Primary LanguageElixirMIT LicenseMIT

Delta

Logs HTTP files to an S3 bucket at a configurable frequency.

A delta is the place where a river merges into a larger body of water: in our case, it's where our various HTTP files are merged into our data lake.

Configuration

Delta is built around a GenStage pipeline, taking data from Producers and writing it to Sinks.

The basic unit is a File, a chunk of possibly-encoded data.
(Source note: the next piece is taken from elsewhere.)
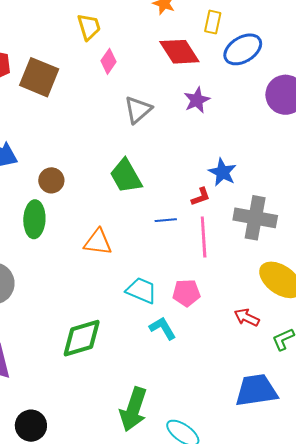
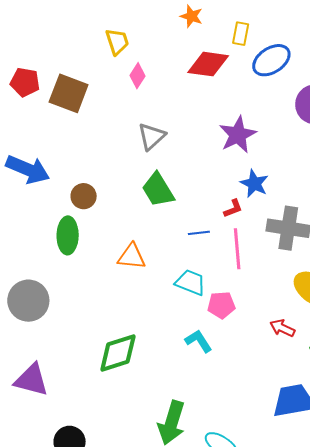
red diamond: (179, 52) -> (208, 64), turned -48
purple star: (197, 100) -> (238, 135), moved, size x1.4
gray triangle: (138, 110) -> (152, 136), moved
cyan trapezoid: (141, 290) -> (190, 283), moved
Delta is configured by JSON. Example:

{
  "producers": {
    "polling_producer_name": {
      "url": "https://cdn.mbta.com/realtime/VehiclePositions.pb",
    },
    "webhook_producer_name": {
      "type": "webhook",
    },
  },
  "sinks": {
    "s3_sink_name": {
      "type": "s3",
      "bucket": "bucket_name",
      "producers": [
        "polling_producer_name",
        "webhook_producer_name"
      ]
    },
    "log_sink_name": {
      "producers": [
        "polling_producer_name",
        "webhook_producer_name"
      ]
    }
  }
}

Producers

Delta produces files from two sources: polled HTTP endpoints and webhooks.

HTTP Polling

Polling sources make an HTTP request for data at a configurable interval.

Configuration options:

  • url: Required.
  • frequency: Default 60000.
  • headers: Default {}. Example: {"content-type": "application/x-protobuf"}.
  • filters: Default []. See Filters below.

S3 Polling

Makes a request to S3, authenticated by IAM

Configuration options:

  • type: Must be "s3".
  • bucket: Required string.
  • path: Required string.
  • frequency: Default 60000.
  • filters: Default []. See Filters below.

Webhooks

Webhooks accept an HTTP POST to /webhook/:webhook_producer_name, and treat the body of the request as the content of the file.

Configuration options:

  • type: Must be "webhook".
  • authorization: A string. Default null. If present, checks that incoming requests have an "authorization" header set to this value.
  • filters: Default []. See Filters below.

Filters

Both polling and webhook sources also accept filters, which can arbitrarily process the File into 0 or more Files. Some example filters:

  • ensure the body is GZip-compressed (or not compressed)
  • convert a JSON body into multiple Files based on an access path
  • rename the File based on an access path
  • set the updated_at value based on an access path

Each entry in the configuration is a list whose first element is the string name of a function in lib/delta/file.ex, and any further elements are arguments to pass to that function.

Example:

"filters": [
  ["ensure_not_encoded"],
  ["json_updated_at", ["metadata", "timestamp"]],
]

All producers will always finish with ["ensure_content_type"] and ["ensure_gzipped"].

Sinks

Sinks take the generated Files and write them somewhere.

S3

The most useful sink writes the Files to an Amazon S3 bucket.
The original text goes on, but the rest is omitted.